Facebook, Twitter, and other companies have agreed to give the EU a censored internet.
Since people have become accustomed to rely on social media for news, a censored internet will prove a powerful tool for governments.
The unelected, executive branch of the European Union (EU) released a “Code of Conduct” today that “includes a series of commitments to combat the spread of illegal hate speech online in Europe” developed “together with Facebook, Twitter, YouTube and Microsoft (‘the ITcompanies’)” who have “signed up”.
The commitments include “educat[ing] and rais[ing] awareness with their users” and building a “network” of “trusted reporters” to flag unwanted content. Facebook and Twitter are to provide “regular training to their staff on current societal developments” and work more closely with national governments and “their law enforcement agencies” to remove content the EU does not favor.
Most alarmingly, however, the platforms have also promised to engage in the active promotion of views and organisations the EU does favour, and the re-education of supposedly hateful users.

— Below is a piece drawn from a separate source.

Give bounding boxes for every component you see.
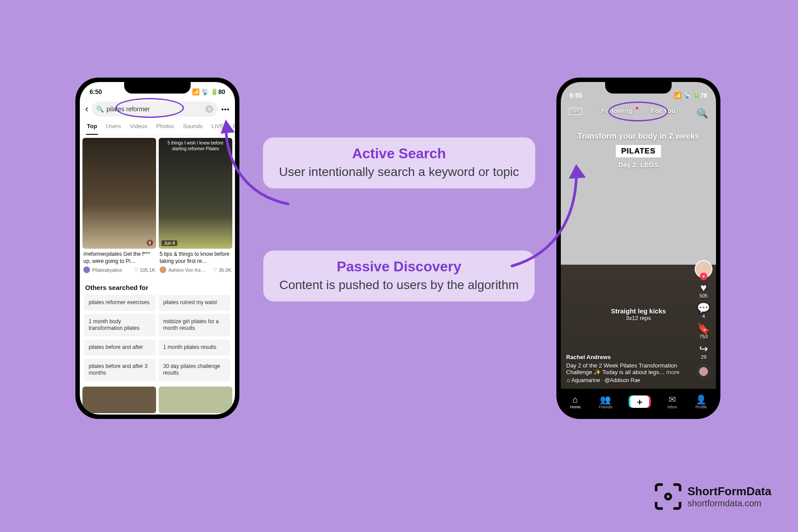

Facebook and others must, “recogniz[e] the value of independent counter speech against hateful rhetoric and prejudice, aim to continue their work in identifying and promoting independent counter-narratives, new ideas and initiatives and supporting educational programs that encourage critical thinking.”
In other words, the tech companies have promised to serve the government in brainwashing Europe.
Soon, perhaps, it will be impossible to share on Facebook or Twitter stories like this one from the Mirror:
A group of migrants are accused of sexually assaulting women at a concert in Germany in a copycat of the New Year’s Eve attacks in Cologne.
At least 18 women were improperly touched, fondled and groped during the free festival in the city of Darmstadt over the weekend, police said.
The Darmstadt men also moved in groups to prey upon unwitting victims, police say.
All the complainants said they were “surrounded” by their tormentors before being “touched and fondled” improperly at the annual free Schlossgrabenfestes music festival.